IASI mesure pour la 1ere fois l’ammoniac de l’atmosphère

Grâce aux mesures infrarouge de l’instrument du CNES, une équipe de chercheurs franco-belge a obtenu les 1eres cartes globales d’ammoniac de l’atmosphère.

L’ammoniac provient principalement de l’usage des fertilisants agricoles et de l’intensification des pratiques d’élevages.

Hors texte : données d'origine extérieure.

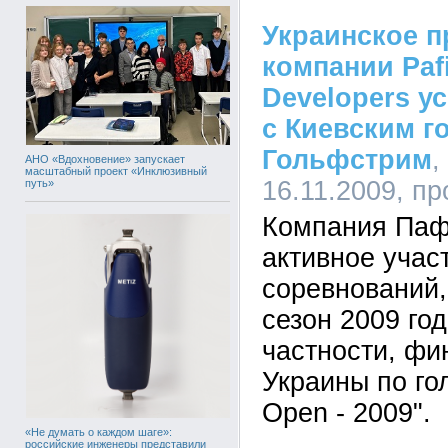
Украинское п
компании Pafi
Developers у
с Киевским г
Гольфстрим
,
АНО «Вдохновение» запускает
масштабный проект «Инклюзивный
16.11.2009, п
путь»
Компания Паф
активное учас
соревнований
сезон 2009 год
частности, фи
Украины по гол
Open - 2009".
«Не думать о каждом шаге»:
российские инженеры представили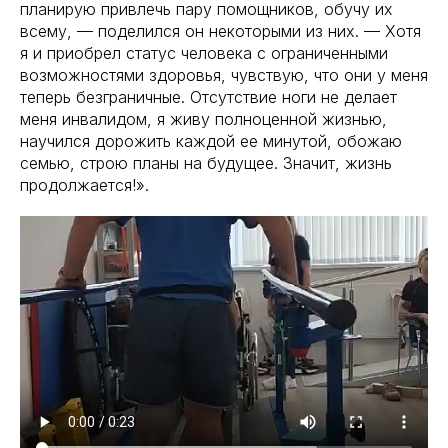
планирую привлечь пару помощников, обучу их
всему, — поделился он некоторыми из них. — Хотя
я и приобрел статус человека с ограниченными
возможностями здоровья, чувствую, что они у меня
теперь безграничные. Отсутствие ноги не делает
меня инвалидом, я живу полноценной жизнью,
научился дорожить каждой ее минутой, обожаю
семью, строю планы на будущее. Значит, жизнь
продолжается!».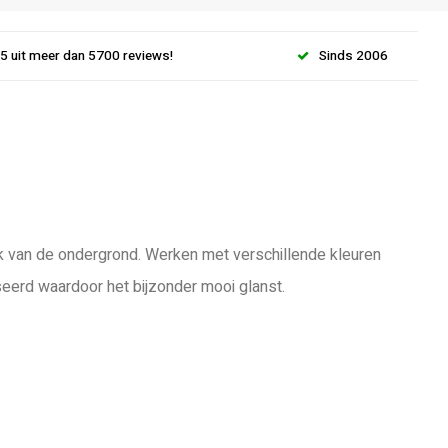
.5 uit meer dan 5700 reviews!
Sinds 2006
lijk van de ondergrond. Werken met verschillende kleuren
seerd waardoor het bijzonder mooi glanst.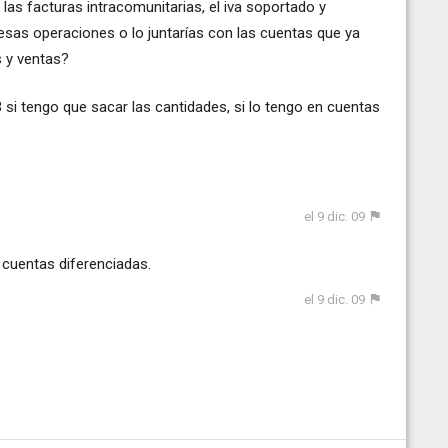
 las facturas intracomunitarias, el iva soportado y
 esas operaciones o lo juntarías con las cuentas que ya
s y ventas?
 si tengo que sacar las cantidades, si lo tengo en cuentas
el 9 dic. 09
en cuentas diferenciadas.
el 9 dic. 09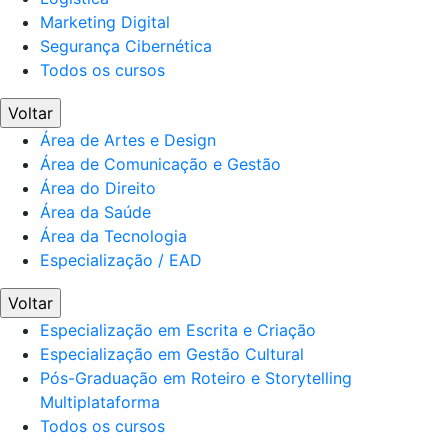
Marketing Digital
Segurança Cibernética
Todos os cursos
Voltar
Área de Artes e Design
Área de Comunicação e Gestão
Área do Direito
Área da Saúde
Área da Tecnologia
Especialização / EAD
Voltar
Especialização em Escrita e Criação
Especialização em Gestão Cultural
Pós-Graduação em Roteiro e Storytelling
Multiplataforma
Todos os cursos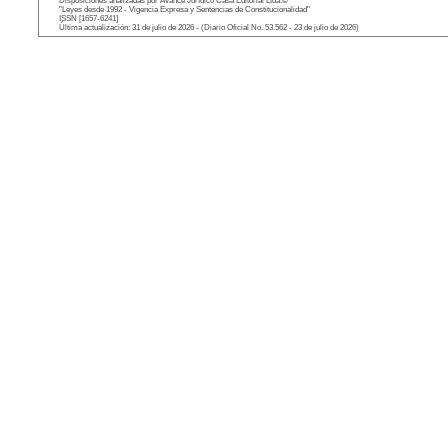
Disposiciones analizadas por Avance Jurídico Casa Editorial Ltda.©
"Leyes desde 1992 - Vigencia Expresa y Sentencias de Constitucionalidad"
ISSN [1657-6241]
Última actualización: 31 de julio de 2026 - (Diario Oficial No. 53.562 - 23 de julio de 2026)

IASI* n’avait pas été conçu pour mesurer l’ammoniac car le signal d’absorption de ce dernier est extrêmement faible : une fois émis, il ne reste que quelques heures dans l’atmosphère mais engendre une cascade d’effets environnementaux qui, a des concentrations élevées, affectent la faune, la flore, et la qualité de l’air localement.

« Les mesures de l’ammoniac réalisées démontrent que IASI est un instrument très performant. » s’enthousiasme Cathy Clerbaux, directeur de recherche au CNRS.

Distributions d’ammoniac en 2008 mesurées par le sondeur IASI/MetOp au-dessus de l’Europe (du jaune au rouge, les couleurs indiquent des concentrations d’ammoniac de plus en plus fortes). Crédits : ULB/CNES/INSU-CNRS.

L’ammoniac est le plus mal connu parmi les polluants régulés par les directives européennes pour la qualité de l’air. Les cadastres d’émission sont peu précis et la surveillance globale et systématique de cette espèce est difficile. « Ces 1eres cartes globales d’ammoniac permettront de réaliser des inventaires d’émissions plus réalistes », affirme Cathy Clerbaux.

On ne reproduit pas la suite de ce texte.